_Instructions to follow_
Within the data that follows, set down exactly the lines from the one containing "der ungewöhnlich hohen" through the one containing "Αναλυτικά τα ζευγάρια", both ends included.

_Dataset content_

= = =

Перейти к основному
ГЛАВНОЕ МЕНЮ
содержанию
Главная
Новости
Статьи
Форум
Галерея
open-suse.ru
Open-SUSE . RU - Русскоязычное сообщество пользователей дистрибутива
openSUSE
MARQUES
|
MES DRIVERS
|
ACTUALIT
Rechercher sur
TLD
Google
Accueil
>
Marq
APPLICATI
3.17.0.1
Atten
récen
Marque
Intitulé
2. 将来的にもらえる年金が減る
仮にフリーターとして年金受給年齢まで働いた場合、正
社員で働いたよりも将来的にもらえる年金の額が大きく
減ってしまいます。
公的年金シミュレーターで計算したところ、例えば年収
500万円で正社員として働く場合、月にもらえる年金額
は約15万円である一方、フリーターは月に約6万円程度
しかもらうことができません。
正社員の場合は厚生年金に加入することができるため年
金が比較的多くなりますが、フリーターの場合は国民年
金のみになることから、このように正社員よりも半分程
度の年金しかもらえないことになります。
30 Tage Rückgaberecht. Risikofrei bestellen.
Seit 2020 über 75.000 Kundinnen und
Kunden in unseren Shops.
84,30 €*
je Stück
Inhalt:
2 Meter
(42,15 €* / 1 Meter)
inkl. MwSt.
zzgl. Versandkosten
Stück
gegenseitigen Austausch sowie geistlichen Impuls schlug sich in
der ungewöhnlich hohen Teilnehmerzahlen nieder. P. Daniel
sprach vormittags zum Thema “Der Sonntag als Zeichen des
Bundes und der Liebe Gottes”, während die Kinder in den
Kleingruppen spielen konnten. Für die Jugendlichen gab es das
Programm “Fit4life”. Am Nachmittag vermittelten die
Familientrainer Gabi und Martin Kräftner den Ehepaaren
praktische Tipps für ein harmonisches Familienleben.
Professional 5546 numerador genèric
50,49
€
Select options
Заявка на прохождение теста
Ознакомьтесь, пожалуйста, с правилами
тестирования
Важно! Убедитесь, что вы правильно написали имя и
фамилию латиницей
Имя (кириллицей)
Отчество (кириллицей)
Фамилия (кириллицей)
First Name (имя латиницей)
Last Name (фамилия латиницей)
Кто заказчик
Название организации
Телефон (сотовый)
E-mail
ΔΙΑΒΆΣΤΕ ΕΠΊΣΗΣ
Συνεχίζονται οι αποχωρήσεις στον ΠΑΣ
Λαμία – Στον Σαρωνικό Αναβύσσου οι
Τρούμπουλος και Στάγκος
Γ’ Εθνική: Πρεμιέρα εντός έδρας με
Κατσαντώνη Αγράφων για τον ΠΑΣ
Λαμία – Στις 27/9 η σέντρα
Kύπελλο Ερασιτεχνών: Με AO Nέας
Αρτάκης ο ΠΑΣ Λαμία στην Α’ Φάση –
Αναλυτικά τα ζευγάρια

= = =

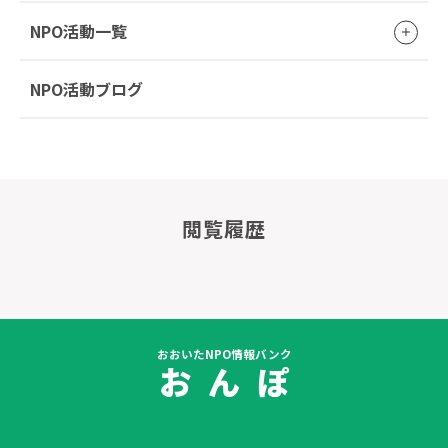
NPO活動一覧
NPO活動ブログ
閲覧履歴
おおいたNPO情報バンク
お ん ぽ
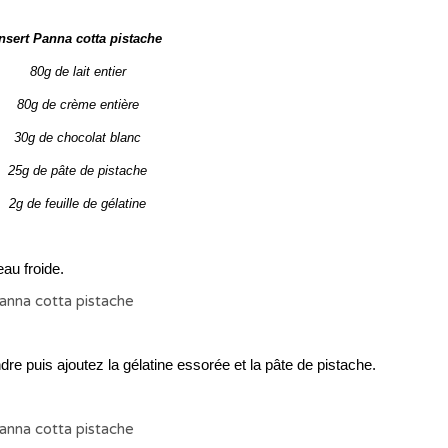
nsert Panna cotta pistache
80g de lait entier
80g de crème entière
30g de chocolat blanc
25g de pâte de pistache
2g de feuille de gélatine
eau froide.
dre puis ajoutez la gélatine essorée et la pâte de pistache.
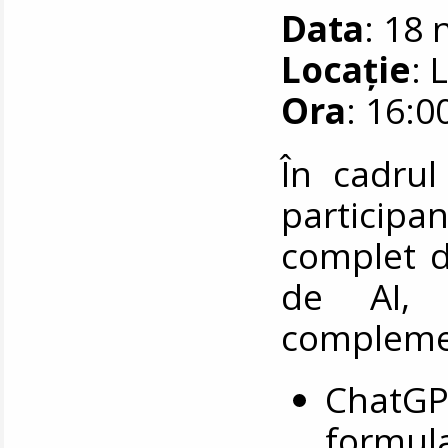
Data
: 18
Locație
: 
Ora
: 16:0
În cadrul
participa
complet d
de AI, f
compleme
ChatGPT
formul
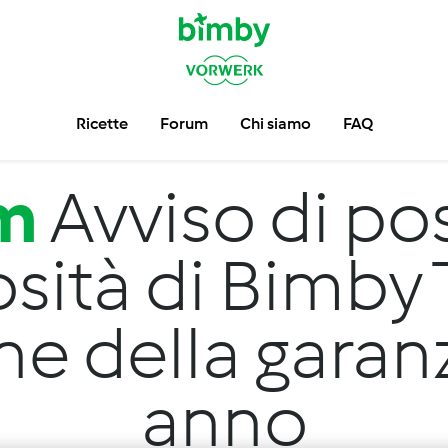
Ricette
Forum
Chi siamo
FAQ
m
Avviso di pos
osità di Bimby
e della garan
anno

= = =

_Solution to the problem_
der ungewöhnlich hohen Teilnehmerzahlen nieder. P. Daniel
sprach vormittags zum Thema “Der Sonntag als Zeichen des
Bundes und der Liebe Gottes”, während die Kinder in den
Kleingruppen spielen konnten. Für die Jugendlichen gab es das
Programm “Fit4life”. Am Nachmittag vermittelten die
Familientrainer Gabi und Martin Kräftner den Ehepaaren
praktische Tipps für ein harmonisches Familienleben.
Professional 5546 numerador genèric
50,49
€
Select options
Заявка на прохождение теста
Ознакомьтесь, пожалуйста, с правилами
тестирования
Важно! Убедитесь, что вы правильно написали имя и
фамилию латиницей
Имя (кириллицей)
Отчество (кириллицей)
Фамилия (кириллицей)
First Name (имя латиницей)
Last Name (фамилия латиницей)
Кто заказчик
Название организации
Телефон (сотовый)
E-mail
ΔΙΑΒΆΣΤΕ ΕΠΊΣΗΣ
Συνεχίζονται οι αποχωρήσεις στον ΠΑΣ
Λαμία – Στον Σαρωνικό Αναβύσσου οι
Τρούμπουλος και Στάγκος
Γ’ Εθνική: Πρεμιέρα εντός έδρας με
Κατσαντώνη Αγράφων για τον ΠΑΣ
Λαμία – Στις 27/9 η σέντρα
Kύπελλο Ερασιτεχνών: Με AO Nέας
Αρτάκης ο ΠΑΣ Λαμία στην Α’ Φάση –
Αναλυτικά τα ζευγάρια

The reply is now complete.